Find and Fling(Shoot.):
In this task, there's a floating platform with three panels, each having a colored square and two holes. The AMS detects a designated color and shoots racquetballs through the panel's holes. Each team gets four racquetballs for this.

Entrance and Exit Gates(Gate.):
In this task, the AMS needs to go through gates marked by colored buoys and underwater beacons. The AMS must detect the underwater beacon signals between these gates and enter through them before moving on to other tasks. The task's complexity increases in each round and includes elements from other tasks. The beacons have different frequencies and activate one at a time during the task.There are three gates:
    Gate 1 has a red and a white buoy.
    Gate 2 has two white buoys.
    Gate 3 has a white and a green buoy.

Wildlife Encounter (Wildlife.):
Task involves three floating platforms that look like Australian marine animals: a platypus, turtle, and crocodile. The AMS detects and reacts to them using Hyperspectral Imaging (HSI) camera . Teams can use a UAV for help. After detection, the AMS circles the platypus clockwise, the turtle counterclockwise, and the crocodile twice in any direction.

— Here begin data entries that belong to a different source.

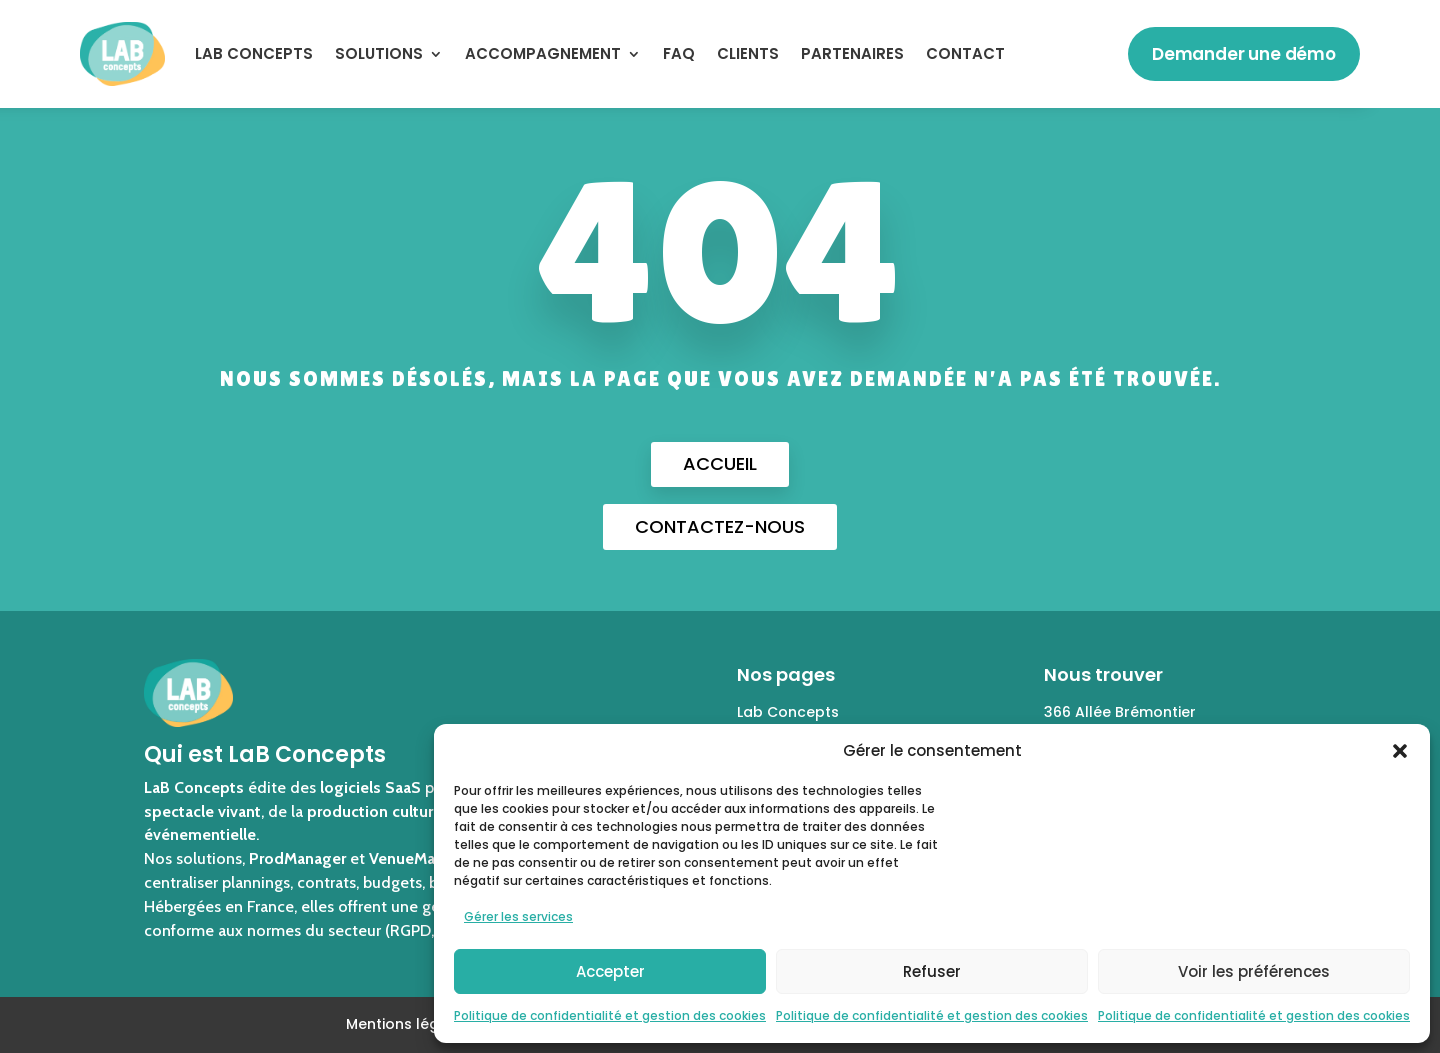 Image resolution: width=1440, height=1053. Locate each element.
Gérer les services (518, 916)
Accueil (720, 463)
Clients (748, 53)
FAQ (679, 53)
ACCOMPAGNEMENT (543, 53)
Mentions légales (408, 1024)
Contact (965, 53)
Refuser (932, 971)
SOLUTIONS (379, 53)
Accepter (610, 971)
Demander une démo (1244, 54)
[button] (1400, 751)
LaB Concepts (254, 53)
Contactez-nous (720, 526)
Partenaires (852, 53)
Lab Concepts (788, 712)
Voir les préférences (1254, 971)
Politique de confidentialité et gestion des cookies (610, 1015) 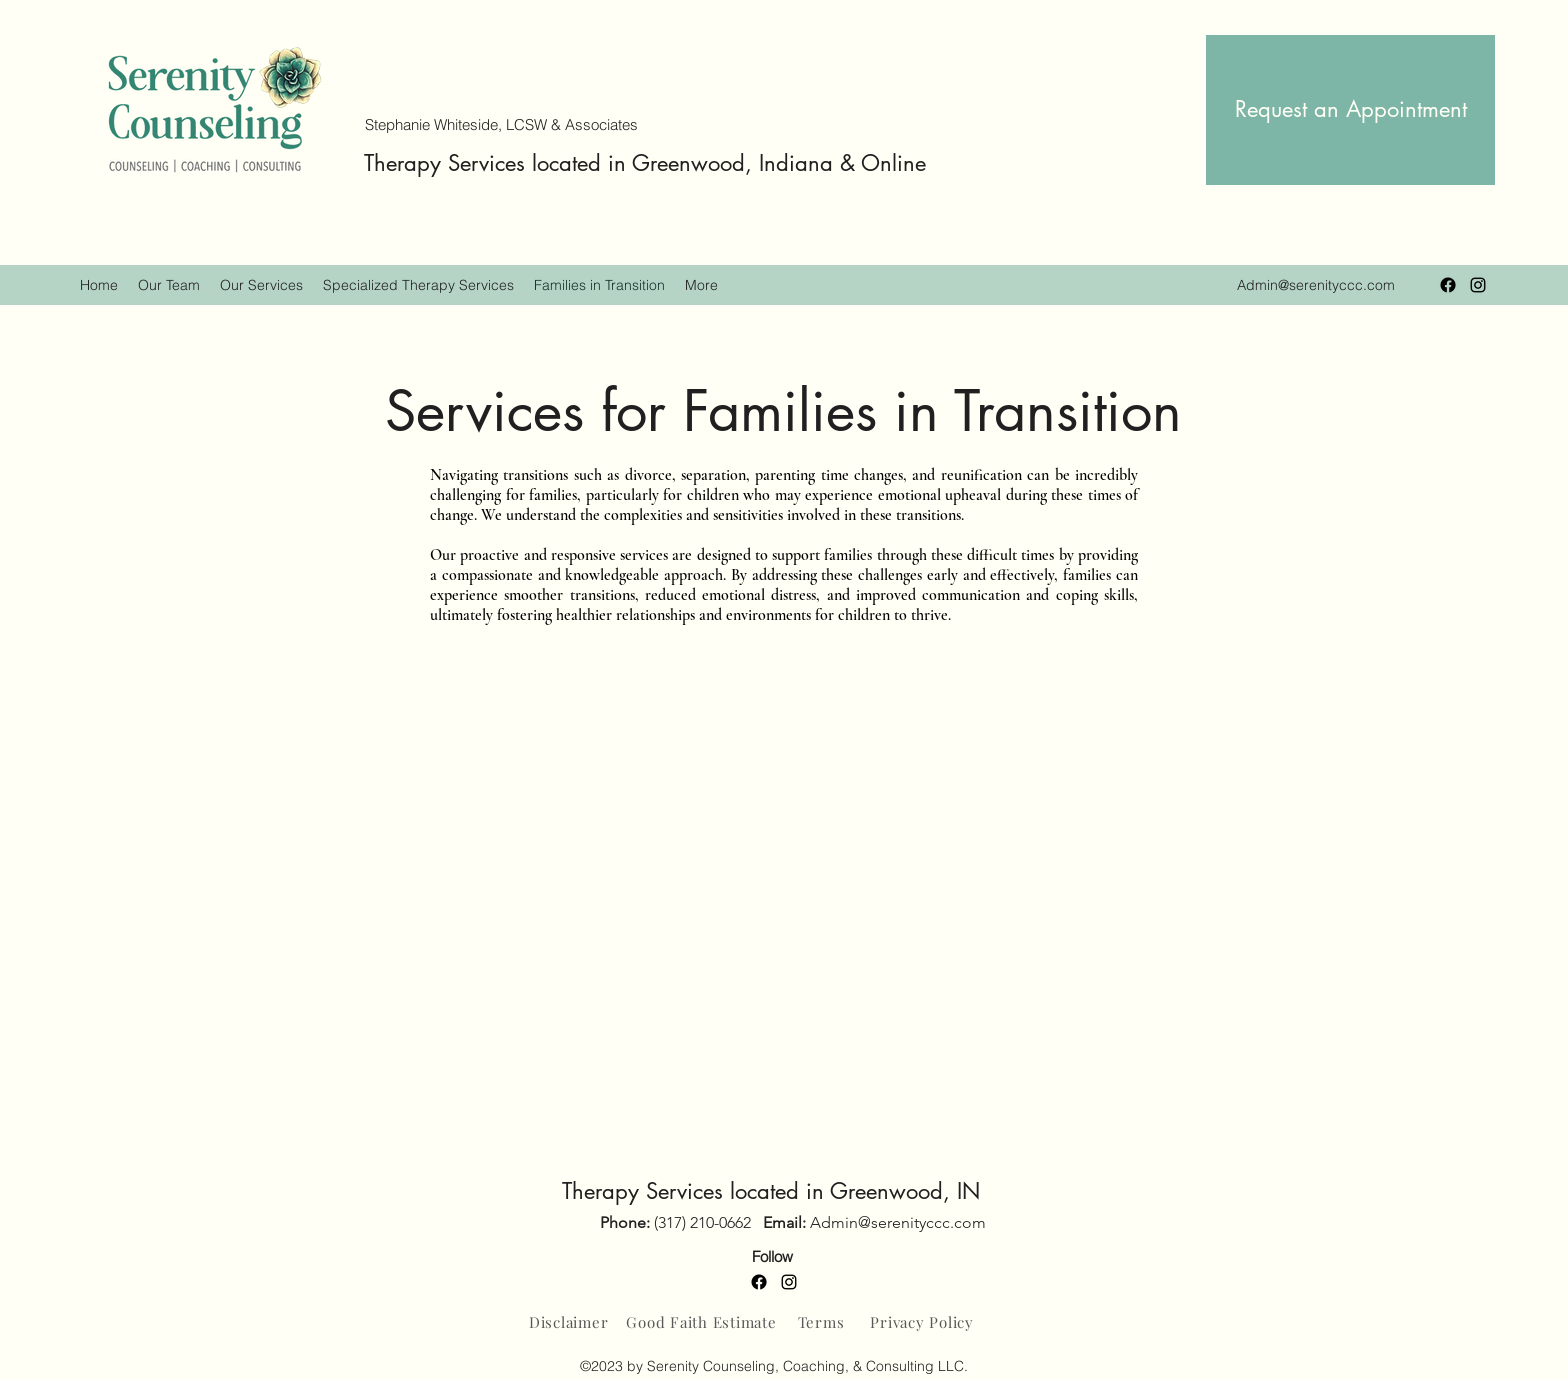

UAV Search and Report (Search.):
In this land-based UAV task mimicking a search and rescue operation, the UAV starts from one point, searches a marked field with orange markers, finds two objects there, and lands at another designated point. Teams can use any search pattern within the field boundaries. They report the objects they locate and their exact positions.

Follow the Path (Follow.):
This task requires the Autonomous Maritime System (AMS) to follow a designated path of white buoys, pass through six pairs of red and green buoys, and exit through another set of white buoys. The AMS must steer clear of randomly placed obstacles, symbolized by round black buoys. Teams have the option to employ a UAV for assistance in completing this task.

UAV Replenishment (Deliver.):
This task involves using a UAV. The UAV takes off from a USV, finds a floating helipad, picks up a small colored tin, delivers the tin to a circular target area on another floating helipad, and then returns to the USV.